A Magnificent Timeless Tale of Ambition, Manipulation and Betrayal – Certainly One of the Best Classics Ever

The ambitious Eve Harrington (Anne Baxter) gets close to the great and temperamental stage artist Margo Channing (Bette Davis) and her friends Karen Richards (Celeste Holm) and her husband, the play-writer Lloyd Richards (Hugh Marlowe); her boyfriend and director Bill Sampson (Gary Marrow); and the producer Max Fabian (Gregory Ratoff). Everybody, except the cynical critic Addison DeWitt (George Sanders), believe that Eve is only a naive, humble and simple obsessed fan of Margo and they try to help her. However, Eve is indeed a cynical and manipulative snake that uses the lives of Margo and her friends to reach her objectives in the theater business.

“All About Eve” is a magnificent timeless tale of ambition, manipulation and betrayal, and certainly one of the best classics ever. Everything perfectly works in this movie: the direction is very precise and tight; dialogs are very acid and intelligent; Bette Davis, Anne Baxter, George Sanders and Celeste Holm have awesome performances in very powerful characters; the dramatic story is amazingly good, showing what an evil person can plot to reach fame and success. I believe this movie will always be among my ten favorite movies ever. My vote is ten.

Title (Brazil): “A Malvada” (“The Wicked”)

Just Brilliant!

Brilliantly acted and cleverly characterized, with sparkling dialogue that mercilessly parries the gloss from the New York theater world’s highly sophisticated veneer, “All About Eve” is a scintillating comedy of manners that compels rapt attention for the whole of its 2¼ hours. We like George Sanders, pointing out Gregory Ratoff to his escort, Marilyn Monroe (whom the script describes as “a member of the Copacabana school of acting”), with the words: “There’s a real live producer, honey! Go and do yourself some good!” And the final scene, in which Sanders asks Barbara Bates, “Do you want some day to have an award like that of your own?” — “More than anything else in the world!” she answers. “Then you must ask Miss Harrington how to get one”, he replies. “Miss Harrington knows all about it!”
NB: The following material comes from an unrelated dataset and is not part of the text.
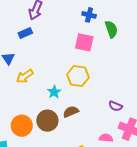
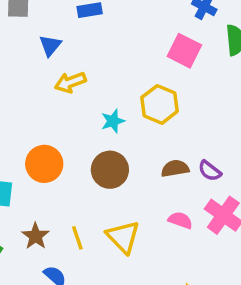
brown semicircle: (71, 112) -> (175, 168), moved
brown circle: (47, 121) -> (110, 170), moved

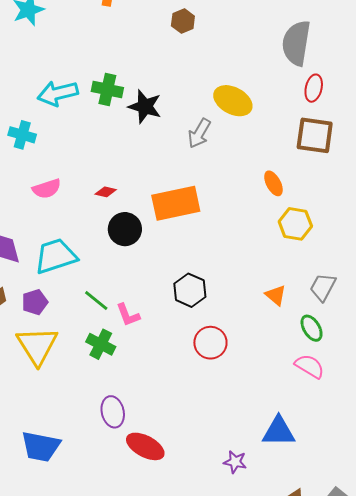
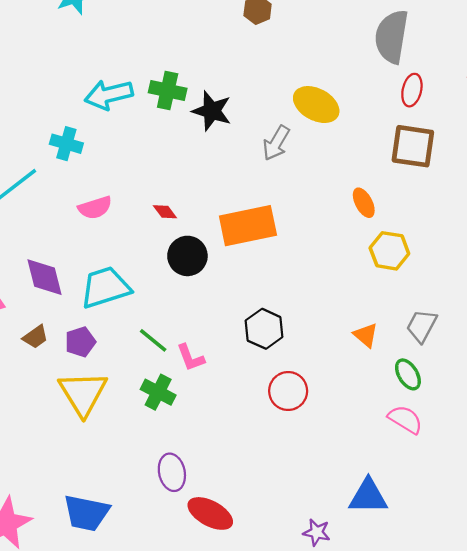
red diamond: (106, 192) -> (165, 212), turned 40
It is often complained of Mankiewicz’s work that it is too stagey and too talkative, that there is not sufficient movement. There is some justice in this charge in the consideration of such films as Five Fingers, The Quiet American, House of Strangers, and Dragonwyck; certainly Mankiewicz’s two spectacles, Guys and Dolls and Cleopatra, are much improved by sharp editing. But in his best films, The Late George Apley, A Letter to Three Wives, All About Eve, People Will Talk (which I regard as his masterpiece — it was too off-beat, unfortunately, for contemporary audiences or critics to appreciate), and The Barefoot Contessa, any trace of over- talkativeness is more than offset by the range and variety, the unusualness of the characters. Moreover, it is the characters themselves that determine the plot — not the fate or some external force.

Thus, in All About Eve, Margo Channing is the victim of her egocentricity, Sampson the victim of his own cynicism and Richards, the victim of his own ingenuousness. Eve Harrington is cunning and ruthless enough to exploit these traits in her climb to stardom. Besides Mankiewicz’s two awards, All About Eve also won statuettes for Best Picture, Best Supporting Actor (George Sanders), Best Costumes and Best Sound Recording. Also, producer Darryl Zanuck won the Thalberg Memorial Award for consistent high-quality production over the previous three years.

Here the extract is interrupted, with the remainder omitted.